## Data under study
****

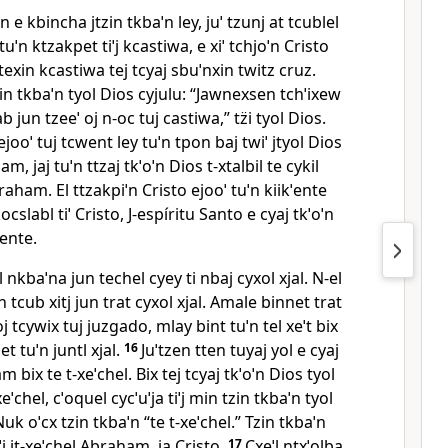
n e kbincha jtzin tkbaˈn ley, juˈ tzunj at tcublel
uˈn ktzakpet tiˈj kcastiwa, e xiˈ tchjoˈn Cristo
n texin kcastiwa tej tcyaj sbuˈnxin twitz cruz.
in tkbaˈn tyol Dios cyjulu: “Jawnexsen tchˈixew
ab jun tzeeˈ oj n‑oc tuj castiwa,” tz̈i tyol Dios.
ejooˈ tuj tcwent ley tuˈn tpon baj twiˈ jtyol Dios
m, jaj tuˈn ttzaj tkˈoˈn Dios t‑xtalbil te cykil
Abraham. El ttzakpiˈn Cristo ejooˈ tuˈn kiikˈente
ocslabl tiˈ Cristo, J‑espíritu Santo e cyaj tkˈoˈn
ˈente.
nkbaˈna jun techel cyey ti nbaj cyxol xjal. N‑el
ˈn tcub xitj jun trat cyxol xjal. Amale binnet trat
j tcywix tuj juzgado, mlay bint tuˈn tel xeˈt bix
t tuˈn juntl xjal.
16
Juˈtzen tten tuyaj yol e cyaj
 bix te t‑xeˈchel. Bix tej tcyaj tkˈoˈn Dios tyol
ˈchel, cˈoquel cycˈuˈja tiˈj min tzin tkbaˈn tyol
Nuk oˈcx tzin tkbaˈn “te t‑xeˈchel.” Tzin tkbaˈn
j jt‑xeˈchel Abraham, ja Cristo.
17
Cxeˈl ntxˈolba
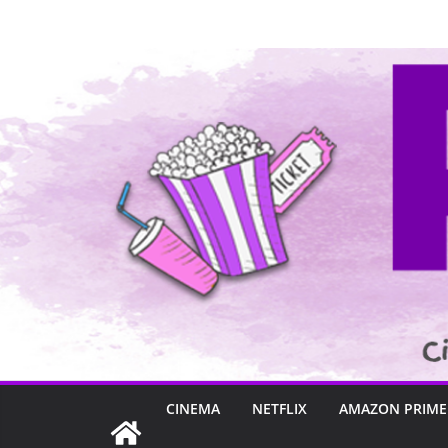
Pular
para
o
conteúdo
CINEMA
NETFLIX
AMAZON PRIME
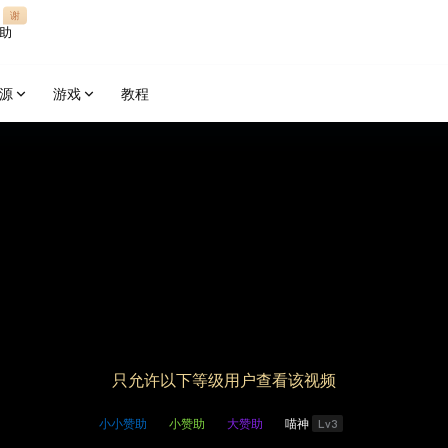
谢
助
源
游戏
教程
只允许以下等级用户查看该视频
Lv3
小小赞助
小赞助
大赞助
喵神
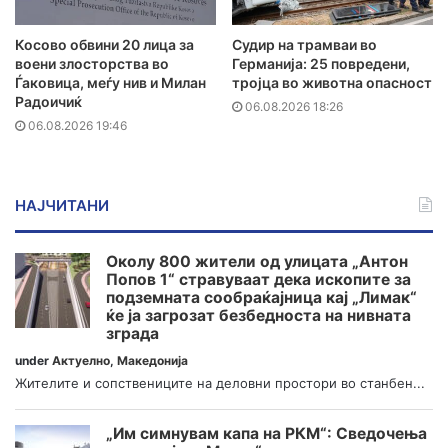
Косово обвини 20 лица за
Судир на трамваи во
воени злосторства во
Германија: 25 повредени,
Ѓаковица, меѓу нив и Милан
тројца во животна опасност
Радоичиќ
06.08.2026 18:26
06.08.2026 19:46
НАЈЧИТАНИ
Околу 800 жители од улицата „Антон
Попов 1“ стравуваат дека ископите за
подземната сообраќајница кај „Лимак“
ќе ја загрозат безбедноста на нивната
зграда
under
Актуелно
,
Македонија
Жителите и сопствениците на деловни простори во станбен...
„Им симнувам капа на РКМ“: Сведочења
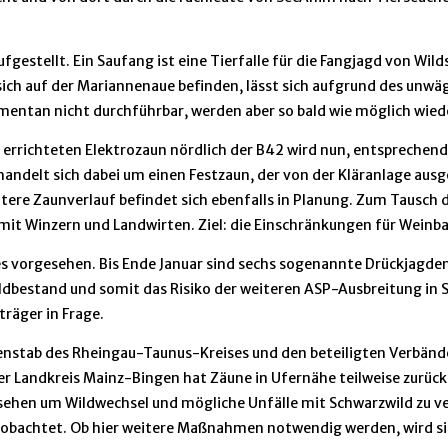
estellt. Ein Saufang ist eine Tierfalle für die Fangjagd von Wild
sich auf der Mariannenaue befinden, lässt sich aufgrund des unwä
tan nicht durchführbar, werden aber so bald wie möglich wiede
errichteten Elektrozaun nördlich der B42 wird nun, entsprechen
 handelt sich dabei um einen Festzaun, der von der Kläranlage au
re Zaunverlauf befindet sich ebenfalls in Planung. Zum Tausch de
it Winzern und Landwirten. Ziel: die Einschränkungen für Weinbau
ldes vorgesehen. Bis Ende Januar sind sechs sogenannte Drückjagde
dbestand und somit das Risiko der weiteren ASP-Ausbreitung in Sp
räger in Frage.
stab des Rheingau-Taunus-Kreises und den beteiligten Verbände
Landkreis Mainz-Bingen hat Zäune in Ufernähe teilweise zurücks
sehen um Wildwechsel und mögliche Unfälle mit Schwarzwild zu ve
beobachtet. Ob hier weitere Maßnahmen notwendig werden, wird s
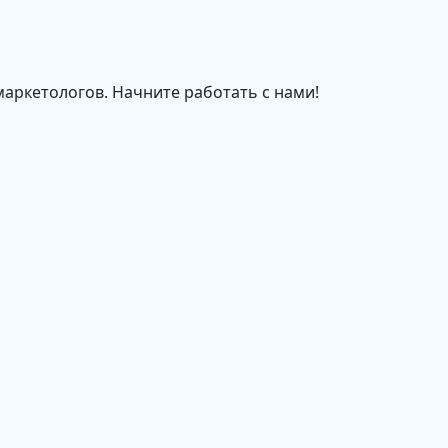
маркетологов. Начните работать с нами!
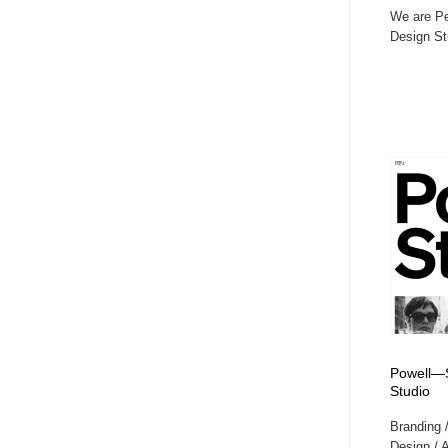
We are Pe
Design St
Powell—S
Studio
Branding 
Design / A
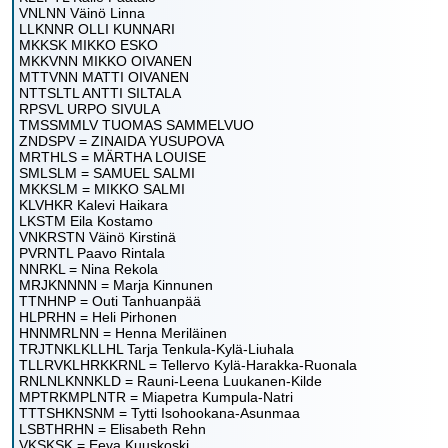
VNLNN Väinö Linna
LLKNNR OLLI KUNNARI
MKKSK MIKKO ESKO
MKKVNN MIKKO OIVANEN
MTTVNN MATTI OIVANEN
NTTSLTL ANTTI SILTALA
RPSVL URPO SIVULA
TMSSMMLV TUOMAS SAMMELVUO
ZNDSPV = ZINAIDA YUSUPOVA
MRTHLS = MÄRTHA LOUISE
SMLSLM = SAMUEL SALMI
MKKSLM = MIKKO SALMI
KLVHKR Kalevi Haikara
LKSTM Eila Kostamo
VNKRSTN Väinö Kirstinä
PVRNTL Paavo Rintala
NNRKL = Nina Rekola
MRJKNNNN = Marja Kinnunen
TTNHNP = Outi Tanhuanpää
HLPRHN = Heli Pirhonen
HNNMRLNN = Henna Meriläinen
TRJTNKLKLLHL Tarja Tenkula-Kylä-Liuhala
TLLRVKLHRKKRNL = Tellervo Kylä-Harakka-Ruonala
RNLNLKNNKLD = Rauni-Leena Luukanen-Kilde
MPTRKMPLNTR = Miapetra Kumpula-Natri
TTTSHKNSNM = Tytti Isohookana-Asunmaa
LSBTHRHN = Elisabeth Rehn
VKSKSK = Eeva Kuuskoski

****

## Your assignment
Transcribe all of the records above exactly; no image should appear in what you write.

## Solution for this exercise
n e kbincha jtzin tkbaˈn ley, juˈ tzunj at tcublel
uˈn ktzakpet tiˈj kcastiwa, e xiˈ tchjoˈn Cristo
n texin kcastiwa tej tcyaj sbuˈnxin twitz cruz.
in tkbaˈn tyol Dios cyjulu: “Jawnexsen tchˈixew
ab jun tzeeˈ oj n‑oc tuj castiwa,” tz̈i tyol Dios.
ejooˈ tuj tcwent ley tuˈn tpon baj twiˈ jtyol Dios
m, jaj tuˈn ttzaj tkˈoˈn Dios t‑xtalbil te cykil
Abraham. El ttzakpiˈn Cristo ejooˈ tuˈn kiikˈente
ocslabl tiˈ Cristo, J‑espíritu Santo e cyaj tkˈoˈn
ˈente.
nkbaˈna jun techel cyey ti nbaj cyxol xjal. N‑el
ˈn tcub xitj jun trat cyxol xjal. Amale binnet trat
j tcywix tuj juzgado, mlay bint tuˈn tel xeˈt bix
t tuˈn juntl xjal.
16
Juˈtzen tten tuyaj yol e cyaj
 bix te t‑xeˈchel. Bix tej tcyaj tkˈoˈn Dios tyol
ˈchel, cˈoquel cycˈuˈja tiˈj min tzin tkbaˈn tyol
Nuk oˈcx tzin tkbaˈn “te t‑xeˈchel.” Tzin tkbaˈn
j jt‑xeˈchel Abraham, ja Cristo.
17
Cxeˈl ntxˈolba
Pular
para
o
conteúdo
CINEMA
NETFLIX
AMAZON PRIME
谢
助
源
游戏
教程
只允许以下等级用户查看该视频
Lv3
小小赞助
小赞助
大赞助
喵神
Косово обвини 20 лица за
Судир на трамваи во
воени злосторства во
Германија: 25 повредени,
Ѓаковица, меѓу нив и Милан
тројца во животна опасност
Радоичиќ
06.08.2026 18:26
06.08.2026 19:46
НАЈЧИТАНИ
Околу 800 жители од улицата „Антон
Попов 1“ стравуваат дека ископите за
подземната сообраќајница кај „Лимак“
ќе ја загрозат безбедноста на нивната
зграда
under
Актуелно
,
Македонија
Жителите и сопствениците на деловни простори во станбен...
„Им симнувам капа на РКМ“: Сведочења
estellt. Ein Saufang ist eine Tierfalle für die Fangjagd von Wild
sich auf der Mariannenaue befinden, lässt sich aufgrund des unwä
tan nicht durchführbar, werden aber so bald wie möglich wiede
errichteten Elektrozaun nördlich der B42 wird nun, entsprechen
 handelt sich dabei um einen Festzaun, der von der Kläranlage au
re Zaunverlauf befindet sich ebenfalls in Planung. Zum Tausch de
it Winzern und Landwirten. Ziel: die Einschränkungen für Weinbau
ldes vorgesehen. Bis Ende Januar sind sechs sogenannte Drückjagde
dbestand und somit das Risiko der weiteren ASP-Ausbreitung in Sp
räger in Frage.
stab des Rheingau-Taunus-Kreises und den beteiligten Verbände
Landkreis Mainz-Bingen hat Zäune in Ufernähe teilweise zurücks
sehen um Wildwechsel und mögliche Unfälle mit Schwarzwild zu ve
beobachtet. Ob hier weitere Maßnahmen notwendig werden, wird s
маркетологов. Начните работать с нами!
We are Pe
Design St
Powell—S
Studio
Branding 
Design / A
VNLNN Väinö Linna
LLKNNR OLLI KUNNARI
MKKSK MIKKO ESKO
MKKVNN MIKKO OIVANEN
MTTVNN MATTI OIVANEN
NTTSLTL ANTTI SILTALA
RPSVL URPO SIVULA
TMSSMMLV TUOMAS SAMMELVUO
ZNDSPV = ZINAIDA YUSUPOVA
MRTHLS = MÄRTHA LOUISE
SMLSLM = SAMUEL SALMI
MKKSLM = MIKKO SALMI
KLVHKR Kalevi Haikara
LKSTM Eila Kostamo
VNKRSTN Väinö Kirstinä
PVRNTL Paavo Rintala
NNRKL = Nina Rekola
MRJKNNNN = Marja Kinnunen
TTNHNP = Outi Tanhuanpää
HLPRHN = Heli Pirhonen
HNNMRLNN = Henna Meriläinen
TRJTNKLKLLHL Tarja Tenkula-Kylä-Liuhala
TLLRVKLHRKKRNL = Tellervo Kylä-Harakka-Ruonala
RNLNLKNNKLD = Rauni-Leena Luukanen-Kilde
MPTRKMPLNTR = Miapetra Kumpula-Natri
TTTSHKNSNM = Tytti Isohookana-Asunmaa
LSBTHRHN = Elisabeth Rehn
VKSKSK = Eeva Kuuskoski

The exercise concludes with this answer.